--- EXERCISE DATA Enclosed Below ---
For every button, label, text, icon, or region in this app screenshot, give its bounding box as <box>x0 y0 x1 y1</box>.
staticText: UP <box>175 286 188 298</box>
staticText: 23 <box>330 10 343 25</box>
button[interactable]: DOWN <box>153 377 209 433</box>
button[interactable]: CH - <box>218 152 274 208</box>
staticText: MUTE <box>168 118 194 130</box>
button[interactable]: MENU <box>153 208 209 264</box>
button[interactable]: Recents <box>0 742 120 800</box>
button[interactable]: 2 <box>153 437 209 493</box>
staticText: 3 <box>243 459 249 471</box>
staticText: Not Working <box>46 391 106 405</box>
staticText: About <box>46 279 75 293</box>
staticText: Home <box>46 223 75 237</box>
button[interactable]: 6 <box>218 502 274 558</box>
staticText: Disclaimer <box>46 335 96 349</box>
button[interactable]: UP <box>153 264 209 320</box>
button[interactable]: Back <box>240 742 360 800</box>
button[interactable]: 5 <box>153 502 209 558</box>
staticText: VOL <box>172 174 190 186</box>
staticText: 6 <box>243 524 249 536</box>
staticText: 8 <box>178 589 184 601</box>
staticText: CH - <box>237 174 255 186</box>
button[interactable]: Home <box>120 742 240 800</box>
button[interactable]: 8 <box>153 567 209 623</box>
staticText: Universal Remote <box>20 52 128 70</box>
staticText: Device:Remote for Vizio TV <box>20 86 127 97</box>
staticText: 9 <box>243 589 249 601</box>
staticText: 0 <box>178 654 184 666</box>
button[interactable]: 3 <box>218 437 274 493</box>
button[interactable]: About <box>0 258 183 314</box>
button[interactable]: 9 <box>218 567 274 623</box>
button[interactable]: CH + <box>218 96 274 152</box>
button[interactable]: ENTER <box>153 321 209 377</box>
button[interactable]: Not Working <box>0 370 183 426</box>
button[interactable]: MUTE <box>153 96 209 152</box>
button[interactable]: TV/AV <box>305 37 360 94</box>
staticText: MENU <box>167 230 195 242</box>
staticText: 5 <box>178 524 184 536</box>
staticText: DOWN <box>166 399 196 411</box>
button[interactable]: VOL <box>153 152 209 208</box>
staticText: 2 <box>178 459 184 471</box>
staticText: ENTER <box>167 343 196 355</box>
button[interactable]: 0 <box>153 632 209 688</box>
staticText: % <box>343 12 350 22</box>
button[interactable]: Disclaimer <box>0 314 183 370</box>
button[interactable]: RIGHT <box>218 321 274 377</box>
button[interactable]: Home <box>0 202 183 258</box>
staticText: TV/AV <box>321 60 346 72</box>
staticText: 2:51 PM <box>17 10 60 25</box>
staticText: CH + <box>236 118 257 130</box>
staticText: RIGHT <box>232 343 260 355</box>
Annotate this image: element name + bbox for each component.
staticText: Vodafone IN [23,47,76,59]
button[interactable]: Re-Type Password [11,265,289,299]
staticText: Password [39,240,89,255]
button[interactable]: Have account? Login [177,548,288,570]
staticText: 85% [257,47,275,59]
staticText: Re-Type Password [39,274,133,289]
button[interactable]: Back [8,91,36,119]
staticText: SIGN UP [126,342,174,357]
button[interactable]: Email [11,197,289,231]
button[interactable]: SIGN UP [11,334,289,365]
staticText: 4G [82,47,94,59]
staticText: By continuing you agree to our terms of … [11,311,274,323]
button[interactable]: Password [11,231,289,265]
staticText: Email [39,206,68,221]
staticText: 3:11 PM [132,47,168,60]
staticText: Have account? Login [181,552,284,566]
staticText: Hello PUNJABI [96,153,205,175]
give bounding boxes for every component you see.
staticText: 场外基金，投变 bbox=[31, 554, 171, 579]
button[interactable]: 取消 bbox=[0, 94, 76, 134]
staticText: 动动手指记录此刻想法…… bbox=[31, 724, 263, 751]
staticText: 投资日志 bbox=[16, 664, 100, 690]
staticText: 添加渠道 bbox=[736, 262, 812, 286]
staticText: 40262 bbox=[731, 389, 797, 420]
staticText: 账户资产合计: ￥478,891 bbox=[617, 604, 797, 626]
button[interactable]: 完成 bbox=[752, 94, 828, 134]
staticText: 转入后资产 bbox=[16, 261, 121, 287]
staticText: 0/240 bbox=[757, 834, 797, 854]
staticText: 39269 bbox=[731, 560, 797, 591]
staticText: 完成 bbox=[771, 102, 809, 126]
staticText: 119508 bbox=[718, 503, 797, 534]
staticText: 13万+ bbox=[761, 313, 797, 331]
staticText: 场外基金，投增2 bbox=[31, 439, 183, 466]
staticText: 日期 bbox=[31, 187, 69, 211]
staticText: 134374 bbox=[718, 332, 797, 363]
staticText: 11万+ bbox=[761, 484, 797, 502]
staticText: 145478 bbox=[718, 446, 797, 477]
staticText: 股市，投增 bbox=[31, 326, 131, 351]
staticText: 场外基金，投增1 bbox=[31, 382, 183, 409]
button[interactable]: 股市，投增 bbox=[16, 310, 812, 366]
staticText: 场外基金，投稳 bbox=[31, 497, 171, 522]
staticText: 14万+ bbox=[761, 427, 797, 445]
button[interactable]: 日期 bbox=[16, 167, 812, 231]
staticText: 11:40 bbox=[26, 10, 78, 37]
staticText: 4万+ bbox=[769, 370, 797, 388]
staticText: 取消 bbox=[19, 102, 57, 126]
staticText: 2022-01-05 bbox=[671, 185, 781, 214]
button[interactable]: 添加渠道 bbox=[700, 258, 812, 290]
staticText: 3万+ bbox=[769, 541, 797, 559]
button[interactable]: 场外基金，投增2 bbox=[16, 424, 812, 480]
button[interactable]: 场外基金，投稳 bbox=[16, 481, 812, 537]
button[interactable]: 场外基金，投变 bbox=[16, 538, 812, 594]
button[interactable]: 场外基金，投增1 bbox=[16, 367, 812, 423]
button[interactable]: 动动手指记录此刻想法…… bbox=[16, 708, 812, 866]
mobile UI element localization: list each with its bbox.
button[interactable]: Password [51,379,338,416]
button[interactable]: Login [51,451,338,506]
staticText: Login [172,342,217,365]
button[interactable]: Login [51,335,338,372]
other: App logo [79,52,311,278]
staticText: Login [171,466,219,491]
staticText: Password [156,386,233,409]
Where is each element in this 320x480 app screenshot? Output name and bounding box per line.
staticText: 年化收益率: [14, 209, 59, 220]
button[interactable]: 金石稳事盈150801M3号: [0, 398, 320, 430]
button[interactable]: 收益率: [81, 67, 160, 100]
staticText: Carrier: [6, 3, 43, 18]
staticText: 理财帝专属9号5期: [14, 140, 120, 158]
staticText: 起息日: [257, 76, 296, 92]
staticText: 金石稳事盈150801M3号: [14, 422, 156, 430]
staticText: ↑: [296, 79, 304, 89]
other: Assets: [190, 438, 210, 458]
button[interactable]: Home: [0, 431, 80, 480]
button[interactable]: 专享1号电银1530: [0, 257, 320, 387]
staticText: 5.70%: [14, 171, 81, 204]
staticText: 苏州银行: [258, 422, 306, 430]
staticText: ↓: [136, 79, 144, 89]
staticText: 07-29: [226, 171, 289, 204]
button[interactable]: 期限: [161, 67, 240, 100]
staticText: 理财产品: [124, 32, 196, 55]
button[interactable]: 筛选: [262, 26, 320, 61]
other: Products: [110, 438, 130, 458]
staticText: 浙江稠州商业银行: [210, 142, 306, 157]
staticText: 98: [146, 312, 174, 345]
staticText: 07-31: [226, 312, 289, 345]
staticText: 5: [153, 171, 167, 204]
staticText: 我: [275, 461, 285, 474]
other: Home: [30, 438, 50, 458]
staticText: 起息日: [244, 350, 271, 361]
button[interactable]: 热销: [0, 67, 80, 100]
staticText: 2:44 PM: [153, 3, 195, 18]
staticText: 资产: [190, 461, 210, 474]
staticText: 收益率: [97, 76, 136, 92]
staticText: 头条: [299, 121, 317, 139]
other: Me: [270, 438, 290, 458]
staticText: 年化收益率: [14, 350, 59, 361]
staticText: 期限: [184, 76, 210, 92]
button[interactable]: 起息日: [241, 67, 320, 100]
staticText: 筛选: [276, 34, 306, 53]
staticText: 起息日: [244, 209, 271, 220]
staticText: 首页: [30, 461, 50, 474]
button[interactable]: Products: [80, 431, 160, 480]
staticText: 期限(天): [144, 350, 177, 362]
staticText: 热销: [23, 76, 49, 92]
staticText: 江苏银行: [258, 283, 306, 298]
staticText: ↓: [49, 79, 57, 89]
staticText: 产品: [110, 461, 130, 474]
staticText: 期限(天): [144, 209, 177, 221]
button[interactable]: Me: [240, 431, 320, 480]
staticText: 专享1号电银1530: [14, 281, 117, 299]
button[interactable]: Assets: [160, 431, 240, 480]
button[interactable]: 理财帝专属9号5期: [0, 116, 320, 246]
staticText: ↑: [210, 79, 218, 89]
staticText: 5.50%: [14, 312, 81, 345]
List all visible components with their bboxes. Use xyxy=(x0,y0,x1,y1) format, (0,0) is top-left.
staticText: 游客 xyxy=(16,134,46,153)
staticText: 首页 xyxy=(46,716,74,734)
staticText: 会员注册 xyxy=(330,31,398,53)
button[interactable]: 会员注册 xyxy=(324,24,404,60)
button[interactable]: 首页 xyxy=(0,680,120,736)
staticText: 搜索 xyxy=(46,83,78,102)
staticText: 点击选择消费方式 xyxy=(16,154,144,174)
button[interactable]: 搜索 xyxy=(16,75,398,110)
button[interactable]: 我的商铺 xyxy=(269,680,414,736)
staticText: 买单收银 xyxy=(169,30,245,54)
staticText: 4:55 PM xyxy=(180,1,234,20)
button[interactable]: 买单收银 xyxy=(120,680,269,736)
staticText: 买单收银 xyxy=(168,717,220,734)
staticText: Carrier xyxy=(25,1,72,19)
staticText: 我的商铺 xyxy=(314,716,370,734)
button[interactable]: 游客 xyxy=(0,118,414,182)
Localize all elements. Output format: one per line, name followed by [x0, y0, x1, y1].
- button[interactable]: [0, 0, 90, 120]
--- End of Enclosed EXERCISE DATA ---
Show each line in the entries that holds the string "bounding".

◆ SOLUTION TO THE EXERCISE:
For every button, label, text, icon, or region in this app screenshot, give its bounding box as <box>x0 y0 x1 y1</box>.
give bounding boxes for every component you see.
Where is each element in this 320x480 app screenshot? Output name and bounding box per line.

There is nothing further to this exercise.